I consider lying. Then I remember the deal, the net, and the safety plan crinkling in the pocket of my hoodie draped over the bedpost.

“Mixtape,” I say. “Side A is ‘holy shit, this is beautiful.’ Side B is ‘What if you fuck it up? What if you slip again? What if you waste it?’”

He hums. “Honest,” he says. “Volume on Side B?”

“Five,” I say. “Maybe six when I future-trip.”

“Okay,” he says. “What’s the volume on ‘I don’t want to slip’?”

The question sits there for a second.

I think about the night in the bedroom. The pills. The blur. The way his face flashed through my head like a warning light. The treehouse plan showed up in that mess like a glitch.

“Higher,” I say slowly. “Seven? Eight?”

He nods, letting the answer hang between us. “That’s important,” he says. “We should name that more.”

“I’m scared,” I admit. “Of… all of it. Being this happy. Getting this view. It feels like I’m tempting fate. Like the universe is going to see me enjoying myself and go, ‘Oh, absolutely not.’”

Miguel snorts quietly. “The universe doesn’t give a shit about us,” he says. “Which is depressing but also… kind of freeing. This trip isn’t a reward or a test. It’s just… a thing we’re doing. On purpose.”
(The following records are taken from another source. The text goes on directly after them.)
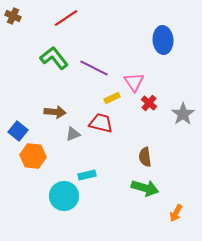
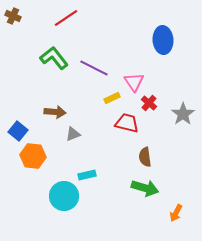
red trapezoid: moved 26 px right
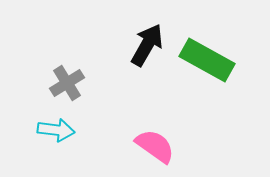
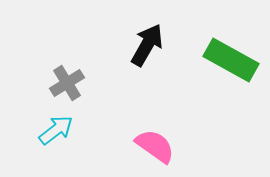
green rectangle: moved 24 px right
cyan arrow: rotated 45 degrees counterclockwise
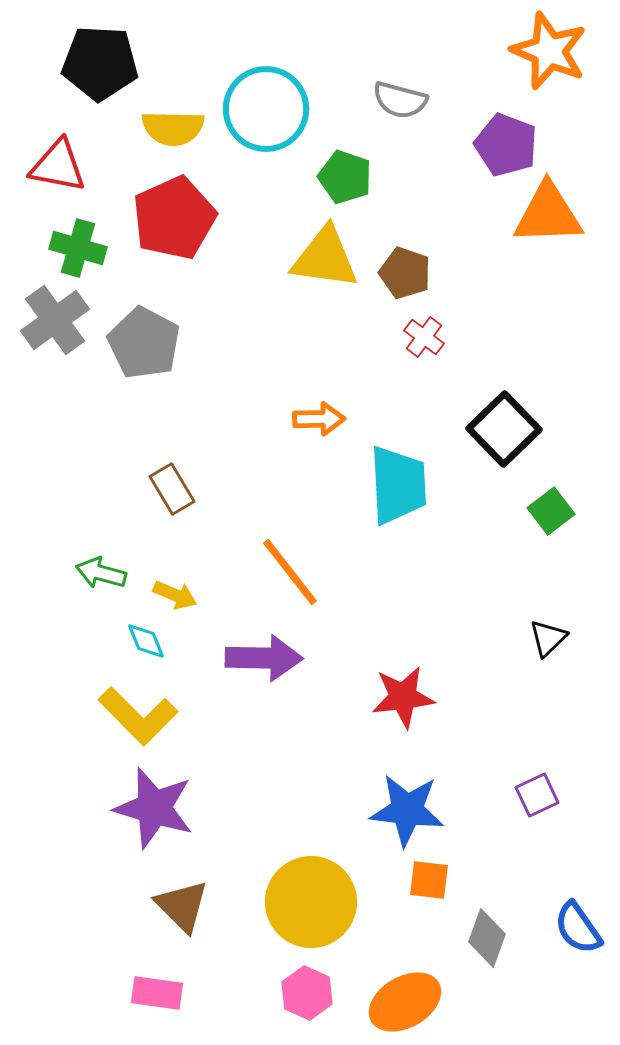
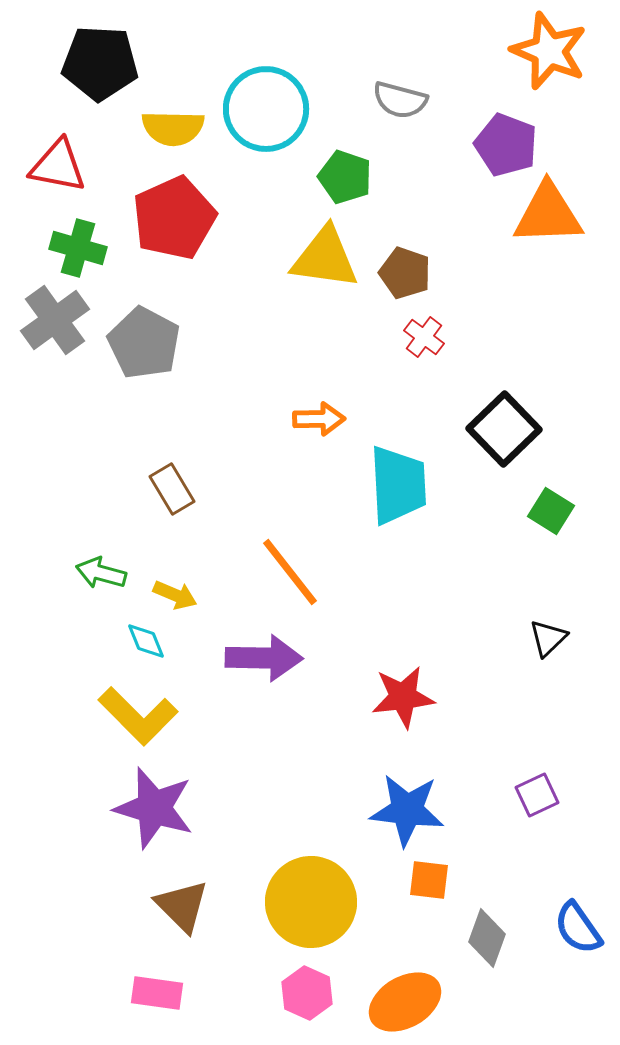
green square: rotated 21 degrees counterclockwise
I roll my head to look at him and his face is half in shadow, half lit by fairy lights. He looks tired in the way humans get tired, not in the way that makes my heart stop. There are faint lines at the corners of his eyes that weren’t there when we first met. I feel weirdly proud of them.

“Are you scared?” I ask.

“Yeah,” he says immediately. “Absolutely terrified.”

“Of what?” I press.

Letting out a slow blow of breath. “Of you slipping again,” he says. “Of me missing it. Of us being up here and something going sideways and suddenly I’m recreating the worst night of my life, but with more pine cones and fucking raccoons as EMTs.” His throat works. “Of going back and having everything feel… normal for, like, a week, and then your brain sucker-punching you again.”

Guilt spikes, sharp and stupid. “I’m sorry,” I blurt, even though I know I’m not supposed to apologize for existing.

Miguel groans softly. “We just talked about this,” he says. “You don’t have to say sorry for my feelings. They’re mine. You can say, ‘That sucks,’ and ‘I hate that for you,’ and ‘Thank you for telling me,’ but you don’t have to carry it.”

“I’m trying,” I say.

“I know,” he says. “And I appreciate it.”

Silence again, but this time it’s less heavy. My brain starts to drift toward school because apparently that’s what it likes to torture me with lately. “Have you thought more about… the team?” I ask, voice small. “About me going back? Or not?”

He makes a face. “I’ve thought about you going back in a way that won’t kill you,” he says. “But it’s your call. Always.”